Mossé’s work has shifted over time from figurative to abstract as he explored questions about the nature of painting and the freeness of line, form, and color. Born in Casablanca, Gerard Mossé spent his childhood in Morocco and Marseilles before moving to Los Angeles at 16. He began his artistic career as a painter, but soon began working in other media as well. He apprenticed with the well known ceramicist Michael Frimkess before studying sculpture, painting, and drawing at the Otis Art Institute in Los Angeles. Mossé earned an MFA in painting at the Claremont Graduate School of Art in California, where he taught classes on contemporary art. In the 1990s, he also lectured at Hampshire College in Amherst on the relationship between art and philosophy. Mossé moved to New York in 1987, where he currently lives and works. He had his first solo exhibition in New York in 1991, and has been showing regularly since then in both solo shows and group exhibitions, from New York to Tokyo.
ABSTRACTION BASED IN ART HISTORY
As pointed out by David Ebony, Gerard Mossé’s art rests on art-historical foundations. The glowing candles in the work of de la Tour and Richter immediately come to mind, as do the cosmic light sources in Baroque painting, such as Apollo’s radiant halo in the Velázquez’s 1630 masterpiece, Apollo in the Forge of Vulcan, in the Prado. French Impressionism and Post-Impressionism, especially works by Seurat, were among Mossé’s earliest passions, though his working method is more akin to Picasso's in the approach to art-making as an insular activity and a ritual process.

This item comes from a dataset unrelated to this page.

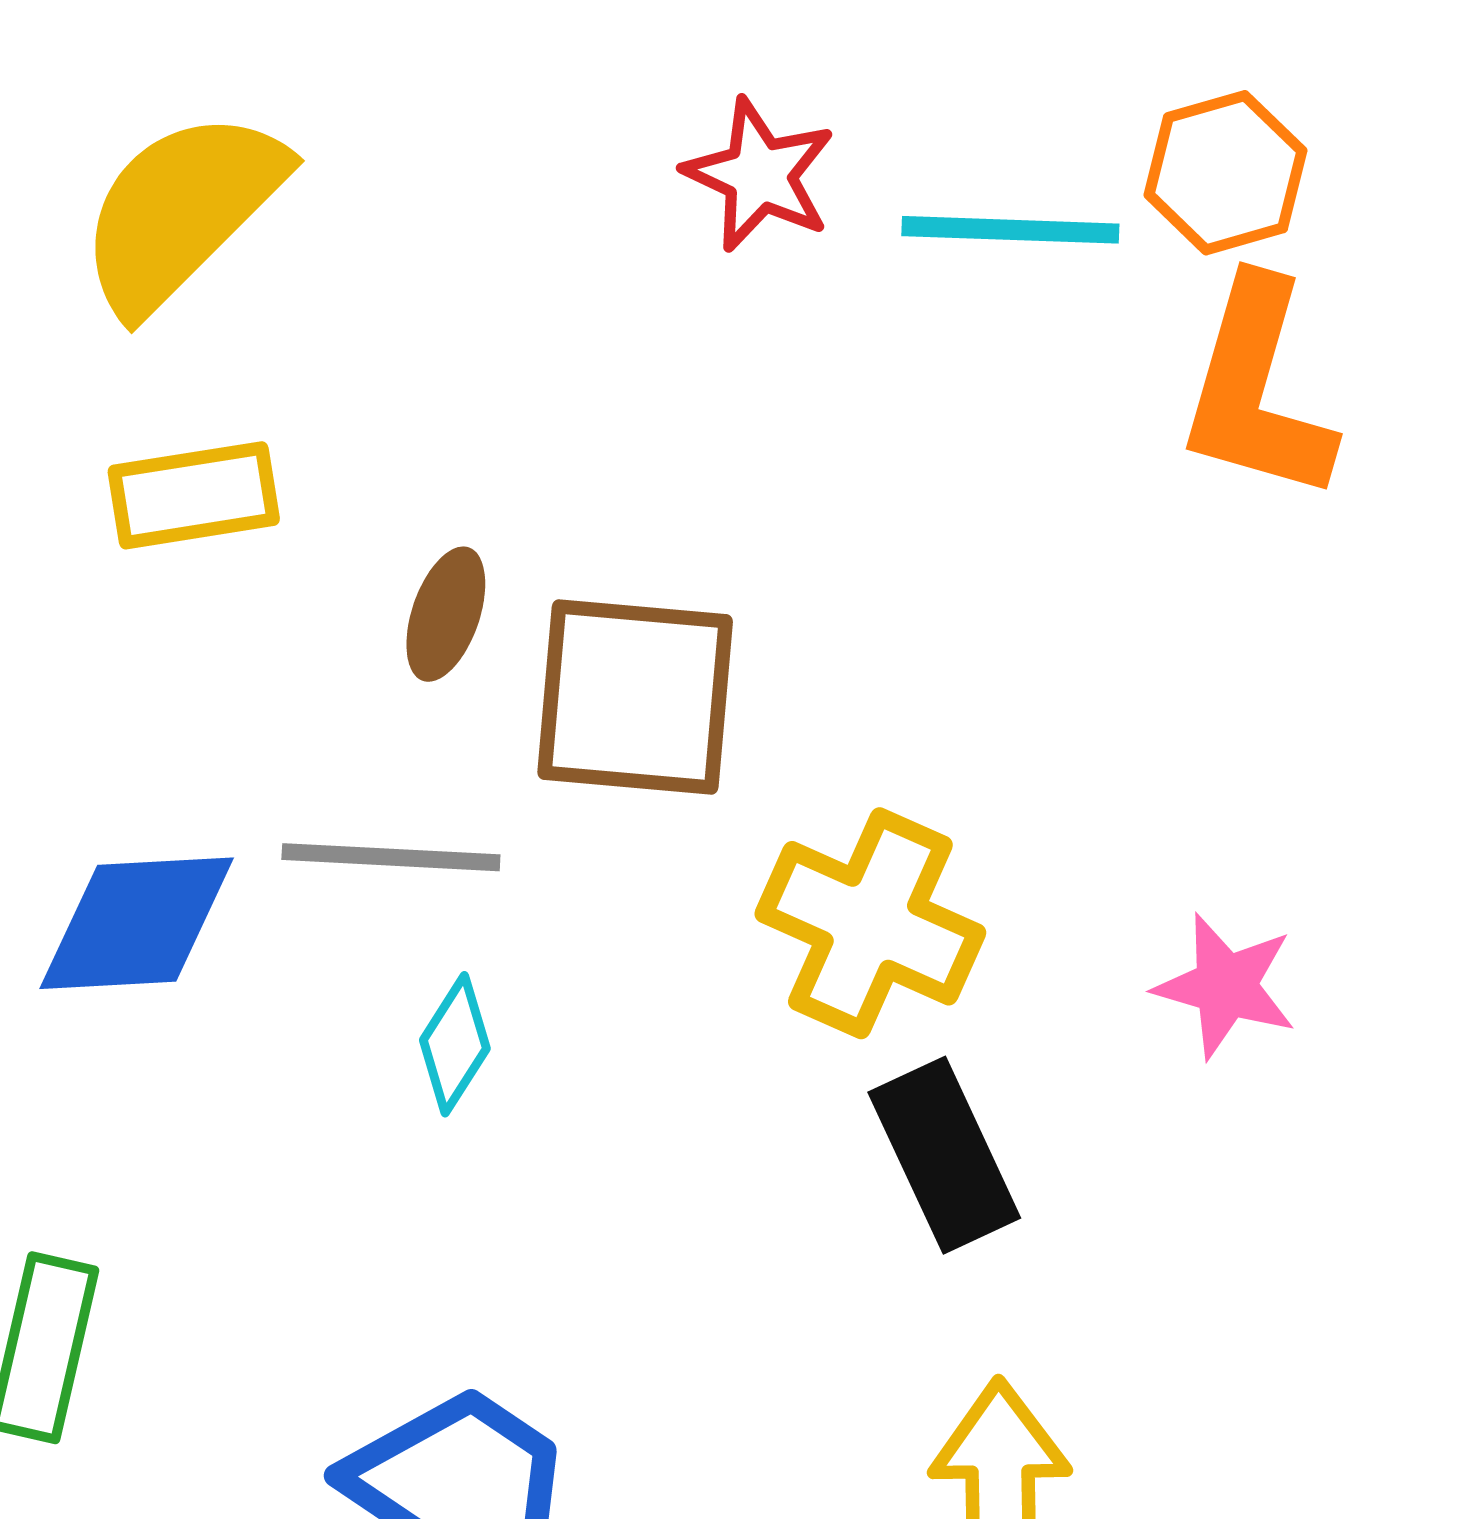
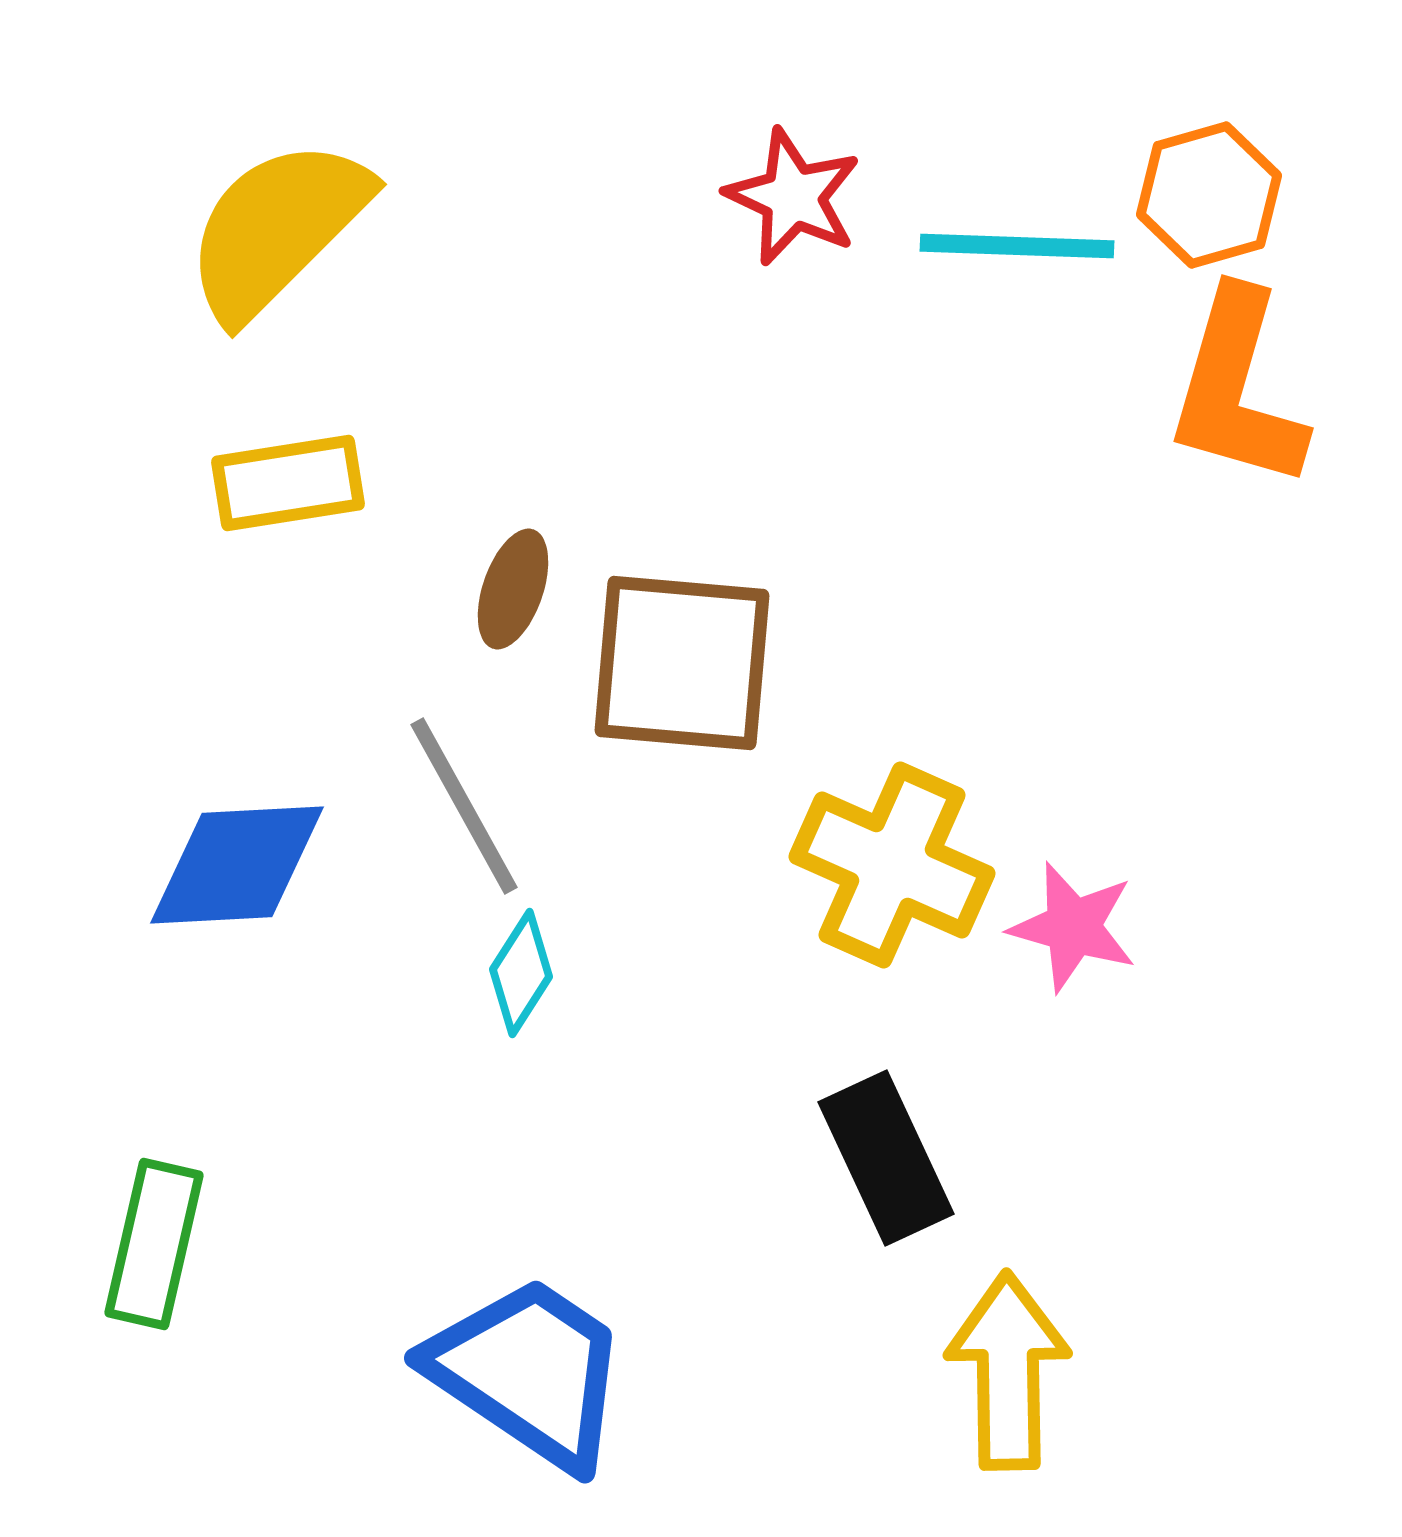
gray line: (391, 857) -> (464, 806), turned 58
pink star: (1225, 986) -> (1073, 927), moved
black rectangle: (944, 1155) -> (886, 1158), moved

Mosse’s paintings depict forms which cry out for description. Totem-like, sometimes anthropomorphic, but certainly architectonic, these images suggest the monoliths of Stonehenge burning with ethereal light. In the most recent works, such as Paper Painting E7 and Paper Painting F17, the brooding rectangular forms are tinged with color, and backlit, giving off a prismatic glow. The images-though unearthly-remain tethered to reality and to nature. Mosse’s art exists in a singular realm, somewhere between the empirical and the mythological. Rather than a depiction of reflected light, Mossé’s spellbinding paintings do, indeed, appear to project light. They illuminate their surroundings, and bathe the viewer in a warm, sensuous radiance. The imagery is emphatic and the aftereffect never ends.